Solving the Workforce Puzzle
Monday, February 01, 2016
In the January 2015 issue of Site Selection, we asked the top workforce development directors in the 12-state Midwest region to answer four basic questions about workforce challenges and how they were tackling them. The questions were:
What is your state’s biggest challenge in workforce development?
How is your state working to overcome that challenge?
What is your state’s ace in the hole, or most strategic advantage, with respect to workforce development?
What plans are in place to improve your state’s workforce/talent development resources in 2015?
This year, we went back to those directors, or in some cases their successors, to find out how they would answer any of our questions differently. The answers we received were surprisingly candid — in some cases owning up to substantial shortcomings now being addressed.
“Many troubling economic disparities face Minnesotans of color, according to the most recent U.S. Census Bureau report. For example, the median income for African-American Minnesotans fell by 14 percent in a single year. The poverty rate for African-American Minnesotans rose, and Minnesota currently ranks 45th in the U.S. in median African-American household income.
"These figures are going in the wrong direction, which is why we took immediate action to focus on employment disparities in a number of new ways, including the creation of an Office of Career and Business Opportunity. This new office will diversify the state’s workforce by helping workers in communities of color access training and resources for good jobs; providing access to resources and opportunities to minority- and women-owned businesses; and helping the business community develop and adopt hiring and contracting practices that expand opportunities for minority workers and businesses.

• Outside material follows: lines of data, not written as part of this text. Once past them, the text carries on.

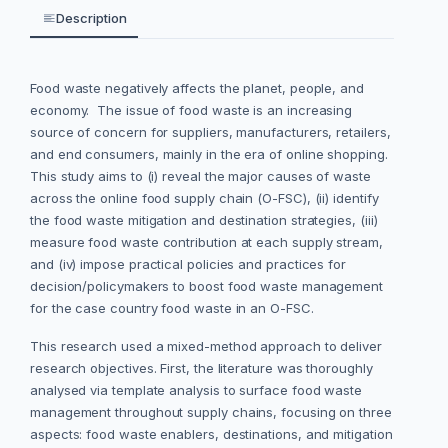
Description
Food waste negatively affects the planet, people, and
economy. The issue of food waste is an increasing
source of concern for suppliers, manufacturers, retailers,
and end consumers, mainly in the era of online shopping.
This study
aims to (i) reveal the major causes of waste
across the online food supply chain (O-FSC), (ii) identify
the food waste mitigation and destination strategies, (iii)
measure food waste contribution at each supply stream,
and (iv) impose practical policies and practices for
decision/policymakers to boost food waste management
for the case country food waste in an O-FSC.
This research used a mixed-method approach to deliver
research objectives. First, the literature was thoroughly
analysed via template analysis to surface food waste
management throughout supply chains, focusing on three
aspects: food waste enablers, destinations, and mitigation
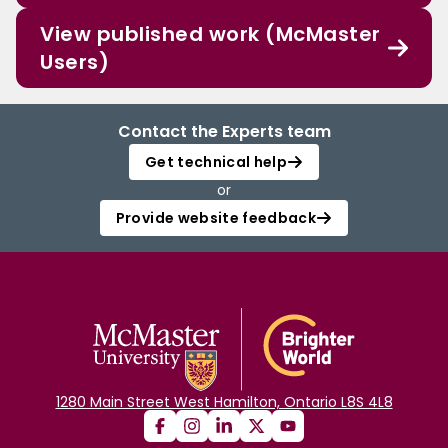
View published work (McMaster
Users)
Contact the Experts team
Get technical help
or
Provide website feedback
1280 Main Street West Hamilton, Ontario L8S 4L8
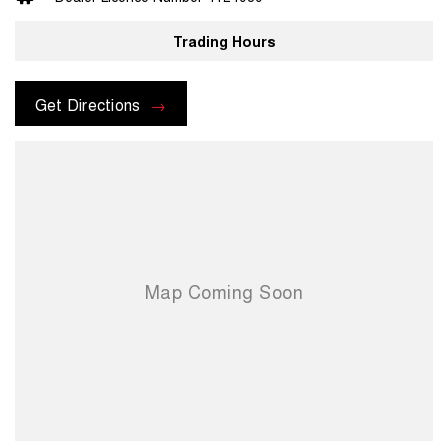
prior to purchase. Transport insurance included.
Trading Hours
For more information please send through an enquiry and one of our
helpful sales executives will be more than happy to assist you.
Get Directions
When you choose us you're choosing a trusted partner in your
automotive journey.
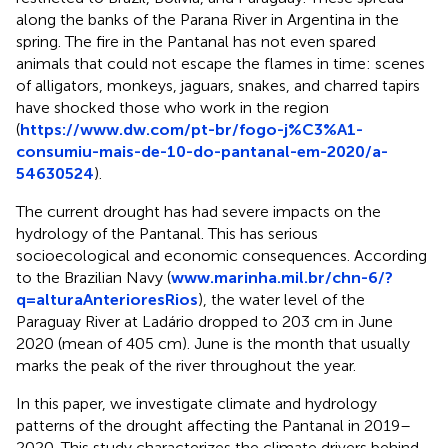
along the banks of the Parana River in Argentina in the
spring. The fire in the Pantanal has not even spared
animals that could not escape the flames in time: scenes
of alligators, monkeys, jaguars, snakes, and charred tapirs
have shocked those who work in the region
(
https://www.dw.com/pt-br/fogo-j%C3%A1-
consumiu-mais-de-10-do-pantanal-em-2020/a-
54630524
).
The current drought has had severe impacts on the
hydrology of the Pantanal. This has serious
socioecological and economic consequences. According
to the Brazilian Navy (
www.marinha.mil.br/chn-6/?
q=alturaAnterioresRios
), the water level of the
Paraguay River at Ladário dropped to 203 cm in June
2020 (mean of 405 cm). June is the month that usually
marks the peak of the river throughout the year.
In this paper, we investigate climate and hydrology
patterns of the drought affecting the Pantanal in 2019–
2020. This study characterizes the climate drivers behind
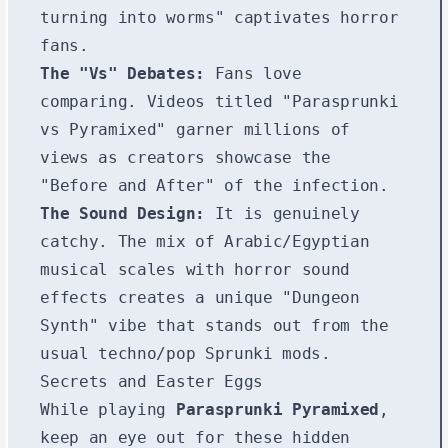
turning into worms" captivates horror
fans.
The "Vs" Debates:
Fans love
comparing. Videos titled "Parasprunki
vs Pyramixed" garner millions of
views as creators showcase the
"Before and After" of the infection.
The Sound Design:
It is genuinely
catchy. The mix of Arabic/Egyptian
musical scales with horror sound
effects creates a unique "Dungeon
Synth" vibe that stands out from the
usual techno/pop Sprunki mods.
Secrets and Easter Eggs
While playing
Parasprunki Pyramixed
,
keep an eye out for these hidden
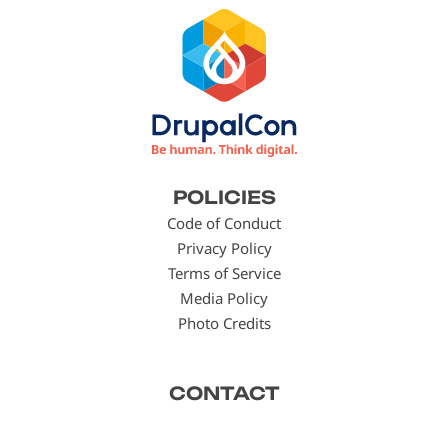
Footer
POLICIES
menu
Code of Conduct
Privacy Policy
Terms of Service
Media Policy
Photo Credits
CONTACT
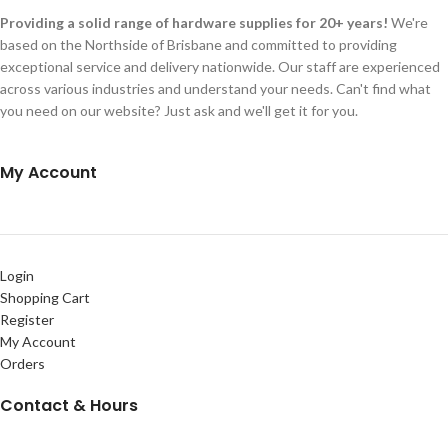
Providing a solid range of hardware supplies for 20+ years!
We're
based on the Northside of Brisbane and committed to providing
exceptional service and delivery nationwide. Our staff are experienced
across various industries and understand your needs. Can't find what
you need on our website? Just ask and we'll get it for you.
My Account
Login
Shopping Cart
Register
My Account
Orders
Contact & Hours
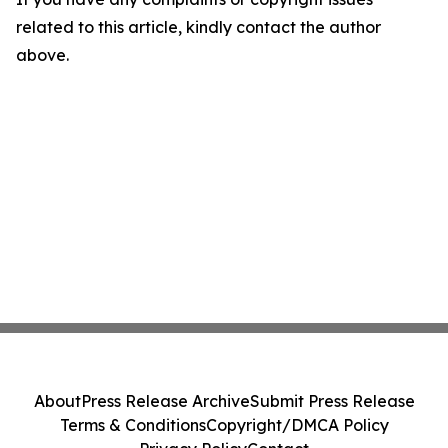
related to this article, kindly contact the author
above.
About
Press Release Archive
Submit Press Release
Terms & Conditions
Copyright/DMCA Policy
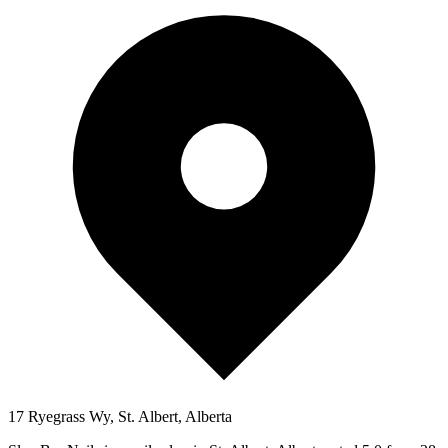
17 Ryegrass Wy, St. Albert, Alberta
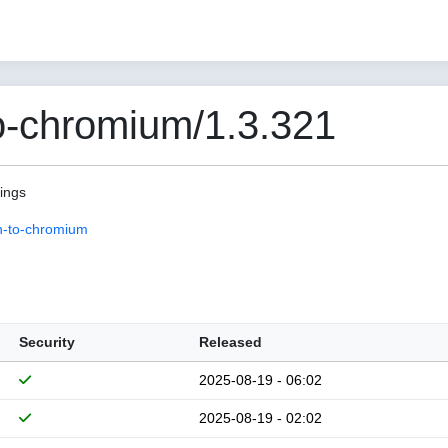
o-chromium/1.3.321
pings
n-to-chromium
Security
Released
2025-08-19 - 06:02
2025-08-19 - 02:02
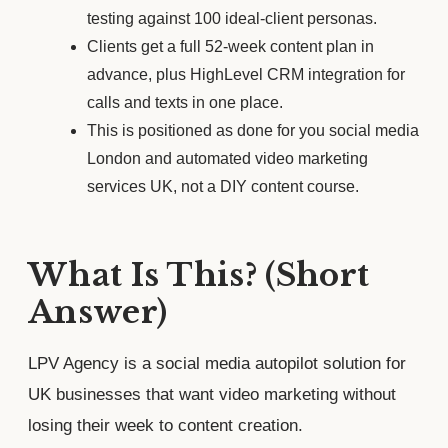
testing against 100 ideal-client personas.
Clients get a full 52-week content plan in
advance, plus HighLevel CRM integration for
calls and texts in one place.
This is positioned as done for you social media
London and automated video marketing
services UK, not a DIY content course.
What Is This? (Short
Answer)
LPV Agency is a social media autopilot solution for
UK businesses that want video marketing without
losing their week to content creation.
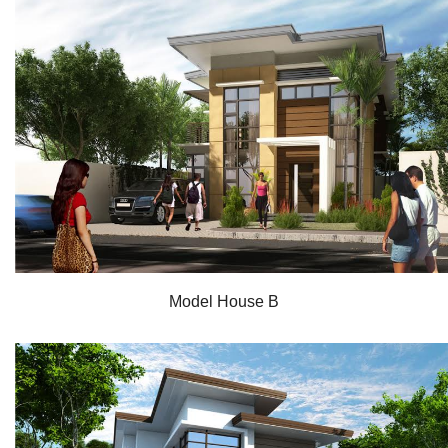
Model House B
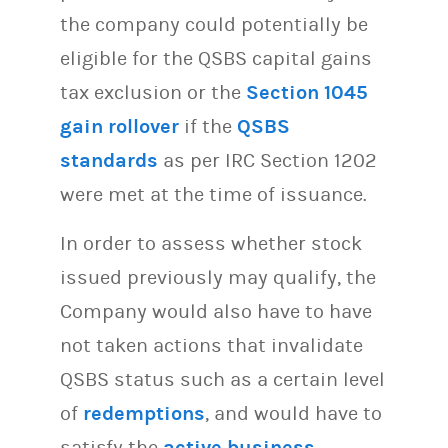
the company could potentially be
eligible for the QSBS capital gains
tax exclusion or the
Section 1045
gain rollover
if the
QSBS
standards
as per IRC Section 1202
were met at the time of issuance.
In order to assess whether stock
issued previously may qualify, the
Company would also have to have
not taken actions that invalidate
QSBS status such as a certain level
of
redemptions
, and would have to
satisfy the
active business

"This will dovetail with the state’s existing workforce development programs. In 2014, the DEED served over 204,000 people at statewide WorkForce Centers — and nearly 30 percent were from communities of color. Through our Low Income Worker Training Program, over $2.6 million is being used to train more than 1,300 low-income individuals to help them acquire higher-paying jobs. In addition, Minnesota’s FastTRAC program provided training for more than 1,200 workers last year. This program helps adults with educational barriers prepare for careers in high-demand fields such as health care, manufacturing and transportation. To increase the hiring of Minnesotans with disabilities, state agencies are working toward a goal — set by the governor’s executive order — of 7 percent employment of people with disabilities by all state agencies by 2018.”